The input START
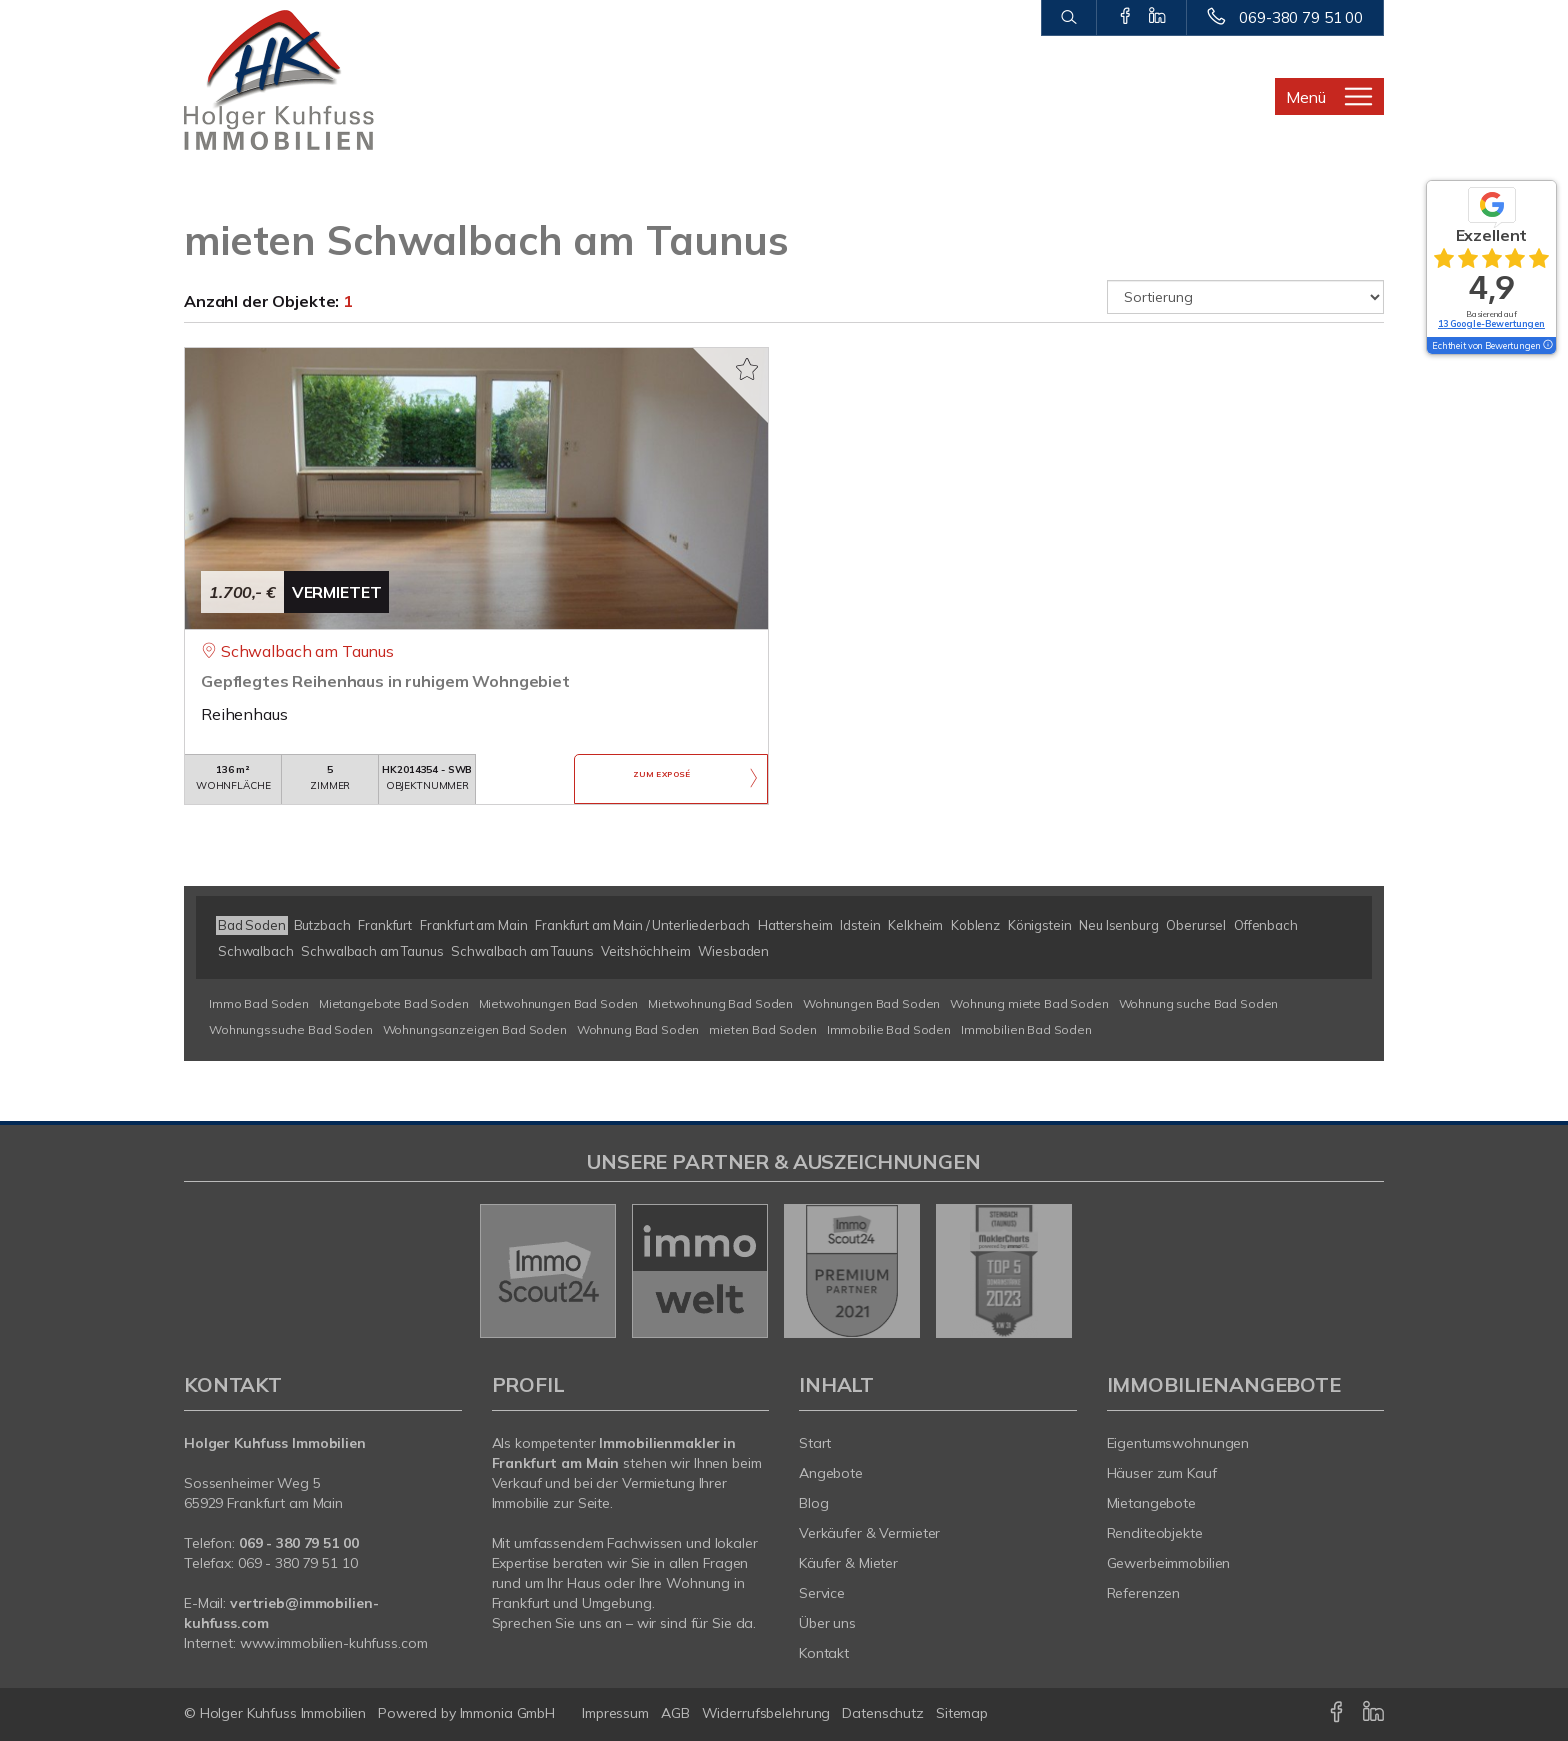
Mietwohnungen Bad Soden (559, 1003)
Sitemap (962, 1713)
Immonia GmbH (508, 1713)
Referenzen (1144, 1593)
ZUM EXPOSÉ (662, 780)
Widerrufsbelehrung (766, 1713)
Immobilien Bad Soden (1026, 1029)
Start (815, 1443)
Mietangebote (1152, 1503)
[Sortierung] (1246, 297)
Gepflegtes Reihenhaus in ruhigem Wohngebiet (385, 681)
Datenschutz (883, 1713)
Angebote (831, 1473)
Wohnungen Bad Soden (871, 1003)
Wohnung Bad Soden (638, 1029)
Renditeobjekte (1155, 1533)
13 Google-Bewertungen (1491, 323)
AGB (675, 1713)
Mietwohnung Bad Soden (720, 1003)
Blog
The input END
What the exercise asks: Where in the entries does the word "Soden" occur? Copy out each line that has it.

Answer box:
Mietwohnungen Bad Soden (559, 1003)
Immobilien Bad Soden (1026, 1029)
Wohnungen Bad Soden (871, 1003)
Wohnung Bad Soden (638, 1029)
Mietwohnung Bad Soden (720, 1003)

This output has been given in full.